September 2009 - THE FACTS
Parents you must be aware of the following from a Parkview teacher's perspective with 3 full weeks to end of term:
- Our rise in standards to above national average A* - C results and the successes of Thorncliffe and Alfred Barrow will be compromised if the Academy plan is implemented without thoroughly observing and taking on board current best practice within the three identified schools.
- At no point have current staff been observed in the classroom or spoken to on a professional basis about their skills and classroom practices. Much of the expertise will be sacrificed.
- It would seem that the Academy process is very much ‘out with the old and in with the new’. This may work in failing schools but it seems catastrophic to ignore the workings of a thriving learning community.
- The Academy vision – many promises made of world class education/establishment but little reference is made to a real forward looking or inspirational curriculum.
- There appears to be nothing tangible behind the visionary thinking and it will fall firmly in the laps of the teaching staff to pull a curriculum together for delivery in September.
- Teaching staff posts have not been finalised, it will be at least three more weeks before we will be able to start working within our new teams which will leave approximately 2 weeks to work on the Academy programme.
- There is no timetable, no groupings and no confirmation of who will be attending which site or which teachers are likely to populate those sites.
- We would normally begin this process much earlier in the year – a full restructure would take at least an academic year to plan, appraise and implement.
- A world class establishment will not happen in the near future. In the meantime, pupils will undoubtedly suffer.
- Alternative curriculum for SEN and Gifted & Talented as above, are not in existence –
- There is a distinct lack of information available to all stakeholders, misleading information and lies.
- Pupils feeling insecure due to uncertainty of who will teach them (especially Y10)
- Staff insecurity – which site will they be attached to? Teachers will effectively have to start again from scratch if placed at other campus with children that they have never taught before.
- Admissions policy failings.
- Consultation process was cursory – pupil, parent and staff voices not heard.

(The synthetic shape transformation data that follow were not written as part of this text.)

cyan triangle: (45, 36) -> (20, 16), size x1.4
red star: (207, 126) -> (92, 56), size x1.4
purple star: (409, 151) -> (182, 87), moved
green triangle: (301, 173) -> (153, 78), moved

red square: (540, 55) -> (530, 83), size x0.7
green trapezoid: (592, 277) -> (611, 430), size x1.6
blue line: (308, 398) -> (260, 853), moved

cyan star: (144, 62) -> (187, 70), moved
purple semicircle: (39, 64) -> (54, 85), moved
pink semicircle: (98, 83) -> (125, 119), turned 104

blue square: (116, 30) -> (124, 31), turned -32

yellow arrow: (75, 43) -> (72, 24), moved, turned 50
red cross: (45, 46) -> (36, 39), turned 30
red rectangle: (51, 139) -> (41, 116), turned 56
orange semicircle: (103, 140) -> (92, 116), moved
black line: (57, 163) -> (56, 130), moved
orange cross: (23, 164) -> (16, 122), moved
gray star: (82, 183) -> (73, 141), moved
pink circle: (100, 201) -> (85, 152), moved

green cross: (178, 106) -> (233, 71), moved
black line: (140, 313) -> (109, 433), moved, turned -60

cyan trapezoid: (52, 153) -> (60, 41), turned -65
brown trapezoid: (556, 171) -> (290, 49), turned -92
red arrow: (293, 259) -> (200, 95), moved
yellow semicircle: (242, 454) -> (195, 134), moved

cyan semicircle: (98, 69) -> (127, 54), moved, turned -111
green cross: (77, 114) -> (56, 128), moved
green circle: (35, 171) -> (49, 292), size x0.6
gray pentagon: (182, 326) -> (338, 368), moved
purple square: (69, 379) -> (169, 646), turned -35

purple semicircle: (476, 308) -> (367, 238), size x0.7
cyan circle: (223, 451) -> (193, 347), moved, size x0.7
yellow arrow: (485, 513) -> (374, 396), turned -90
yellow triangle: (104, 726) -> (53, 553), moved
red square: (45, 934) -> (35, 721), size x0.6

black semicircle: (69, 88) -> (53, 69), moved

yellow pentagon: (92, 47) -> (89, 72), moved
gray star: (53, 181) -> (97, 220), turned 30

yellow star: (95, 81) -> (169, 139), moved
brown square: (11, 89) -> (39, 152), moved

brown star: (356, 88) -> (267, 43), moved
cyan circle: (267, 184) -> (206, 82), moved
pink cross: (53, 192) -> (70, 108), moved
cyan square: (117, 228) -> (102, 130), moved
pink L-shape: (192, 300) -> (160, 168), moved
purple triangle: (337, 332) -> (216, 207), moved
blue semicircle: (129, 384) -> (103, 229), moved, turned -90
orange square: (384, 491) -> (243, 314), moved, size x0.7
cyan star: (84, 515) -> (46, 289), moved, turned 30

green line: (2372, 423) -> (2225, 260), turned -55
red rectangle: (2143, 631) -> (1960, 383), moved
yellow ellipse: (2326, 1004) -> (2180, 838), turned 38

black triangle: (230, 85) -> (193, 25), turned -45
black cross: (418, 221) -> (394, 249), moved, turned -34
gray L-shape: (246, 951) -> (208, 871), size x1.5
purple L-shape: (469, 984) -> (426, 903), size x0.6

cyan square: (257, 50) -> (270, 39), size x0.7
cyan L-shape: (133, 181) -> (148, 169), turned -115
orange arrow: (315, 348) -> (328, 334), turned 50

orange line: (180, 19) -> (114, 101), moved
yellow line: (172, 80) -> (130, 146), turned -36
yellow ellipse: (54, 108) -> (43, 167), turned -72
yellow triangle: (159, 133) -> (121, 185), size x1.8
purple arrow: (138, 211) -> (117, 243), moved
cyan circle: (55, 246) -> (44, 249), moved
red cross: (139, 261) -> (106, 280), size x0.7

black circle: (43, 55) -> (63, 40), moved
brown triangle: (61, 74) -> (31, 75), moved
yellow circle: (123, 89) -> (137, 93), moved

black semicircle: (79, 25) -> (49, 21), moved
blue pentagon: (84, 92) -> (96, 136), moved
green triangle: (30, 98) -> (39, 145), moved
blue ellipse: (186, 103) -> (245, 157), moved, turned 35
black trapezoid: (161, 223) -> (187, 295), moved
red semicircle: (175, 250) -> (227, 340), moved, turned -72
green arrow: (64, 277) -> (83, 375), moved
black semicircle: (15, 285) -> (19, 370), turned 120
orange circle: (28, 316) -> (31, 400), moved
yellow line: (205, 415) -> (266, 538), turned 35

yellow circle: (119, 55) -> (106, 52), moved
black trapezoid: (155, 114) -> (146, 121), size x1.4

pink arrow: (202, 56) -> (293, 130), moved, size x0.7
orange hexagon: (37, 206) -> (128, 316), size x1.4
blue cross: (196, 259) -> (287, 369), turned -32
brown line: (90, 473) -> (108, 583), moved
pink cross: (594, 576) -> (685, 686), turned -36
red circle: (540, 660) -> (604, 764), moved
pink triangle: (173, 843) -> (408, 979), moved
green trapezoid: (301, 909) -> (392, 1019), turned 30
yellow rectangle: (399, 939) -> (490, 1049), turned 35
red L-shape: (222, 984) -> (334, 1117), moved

- Little or no transition work with year 6 pupils and parents
- Appalling treatment of staff and devastating loss of experienced, committed staff
- Some teaching staff and all support/office/maintenance staff etc still not matched to posts
- Functioning on two sites with one staff structure
- No budget in place for resourcing subject areas within the two campuses to enable the equality of learning experience that the Academy strives for and promises, as we currently do not share the same access to teaching resources.
- With a funding agreement as yet unsigned the budget is unavailable.
- Option process (as described by the Academy team) – lets the most academic down by limiting their choices to mainly block 1 and to some extent block 2.
- If a BTEC is chosen from one of the less academic pathways, other more academic subjects cannot be chosen alongside. Oversubscription to some courses has resulted in selection of pupils based on prior performance – is this inclusive?
- Some pupils will be taught option subjects at another campus (as would seem realistic), but which again proves that provision at each campus will not be matched as promised.
- Behaviour policy – leaves onus on the classroom teacher and is far removed from the policies that currently work well within Parkview. It does not seem to be based upon a structured system of agreed boundaries with use of praise and sanctions that the pupils have contributed to. This is not a progressive move, and will lead to disruption
- It would seem that the reason why we are involved in the Academy process is that we were identified as a failing school (CCC) and that Building Schools for the Future money was not available.
- The truth is, we are not a failing school and BSF money is available to South Cumbria schools. Importantly, this means that our current schools could benefit from a refurbishment programme and remain as they are.